Pay attention if your son is delayed in walking between the ages of 2 and 3, or shows signs of flat feet, including difficulty keeping his balance or getting up from the floor, these may be early symptoms of Duchenne Muscular Dystrophy (DMD).
Worldwide figures indicate that some 20,000 male infants are diagnosed each year with Duchenne Muscular Dystrophy (DMD), a hereditary disease that affects the health of the muscles, so mothers, fathers and doctors must be alert to possible symptoms for their early detection and treatment.
“In Panama we need to make DMD much more visible, explaining its symptoms, so that they can be recognized early and give children the opportunity for multidisciplinary treatment that improves their quality of life,” said Emma Pinzón, spokeswoman for the United Association to Support You. (AUPA), an organization dedicated to raising awareness of rare diseases.
“In some cases there is also a language delay, but the most characteristic visual sign of DMD is the boy’s chubby, muscular calf.”
This condition is related to males, with 1 case per 3,600 live births. It is characterized by a weakness of the muscles that progresses progressively and degeneratively, until it causes loss of mobility. Deterioration can lead to respiratory and heart failure in more advanced cases. Women are carriers of the mutated gene, but the symptoms are hardly noticeable.

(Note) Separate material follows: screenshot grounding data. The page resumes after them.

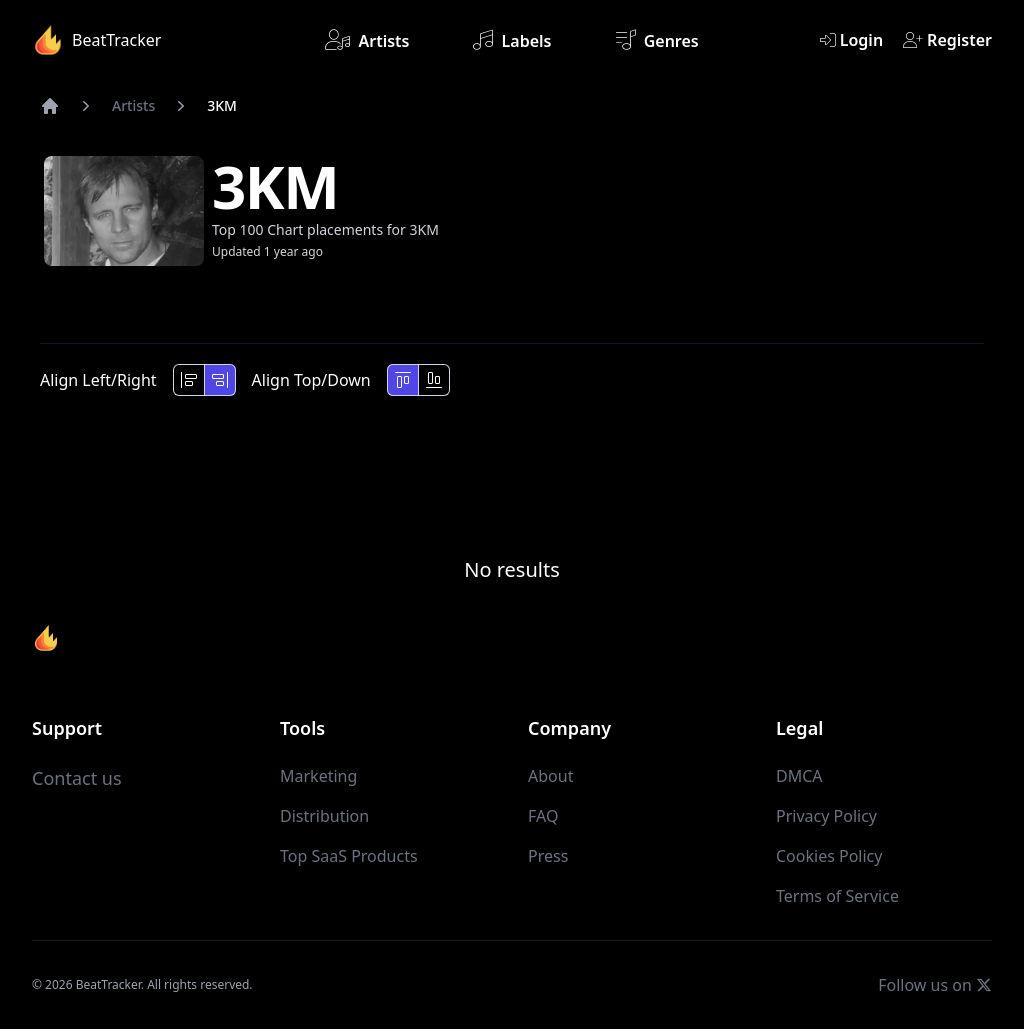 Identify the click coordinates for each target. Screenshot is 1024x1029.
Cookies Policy (829, 856)
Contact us (77, 778)
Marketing (318, 776)
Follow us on (935, 984)
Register (947, 40)
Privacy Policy (826, 816)
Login (851, 40)
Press (548, 856)
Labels (512, 40)
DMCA (799, 776)
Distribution (324, 816)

The AUPA activated this month an awareness campaign about the disease on the occasion of World DMD Day on September 7th. In other countries, public buildings and historical monuments were illuminated in red and white as part of this campaign.

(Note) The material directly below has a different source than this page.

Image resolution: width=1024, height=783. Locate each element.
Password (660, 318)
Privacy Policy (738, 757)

For this year’s campaign, the World Duchenne Organization chose to highlight the accompaniment that women provide in their role as mothers, doctors, nurses, scientists, caregivers and others, in the lives of patients with DMD.
The AUPA representative explained that the life expectancy of people with DMD ranges between 23 and 28 years, but medicine has achieved the development of innovative therapies, and scientific research continues to work.
The call to make the disease visible includes the different health actors, because the lack of knowledge of the pathologies of DMD is one of the causes of the delay in its diagnosis, when early detection can prevent significant muscle loss , which in the long run optimizes the results of timely treatment through interdisciplinary management.
About Duchenne Muscular Dystrophy
DMD is a genetically based disease that causes progressive weakness and loss of muscle mass. Linked to the X chromosome, it mainly affects males.
The genetic alteration causes the dystrophin protein to not be produced. In the absence of this protein, muscles become brittle and degenerate over time. The end result is weakness, which prevents patients from climbing stairs, walking, and moving their arms as the disease progresses.
In advanced stages of DMD, muscle deterioration is extensive, even affecting the respiratory muscles, which can lead to life-threatening pulmonary disorders requiring ventilatory support and cardiac complications.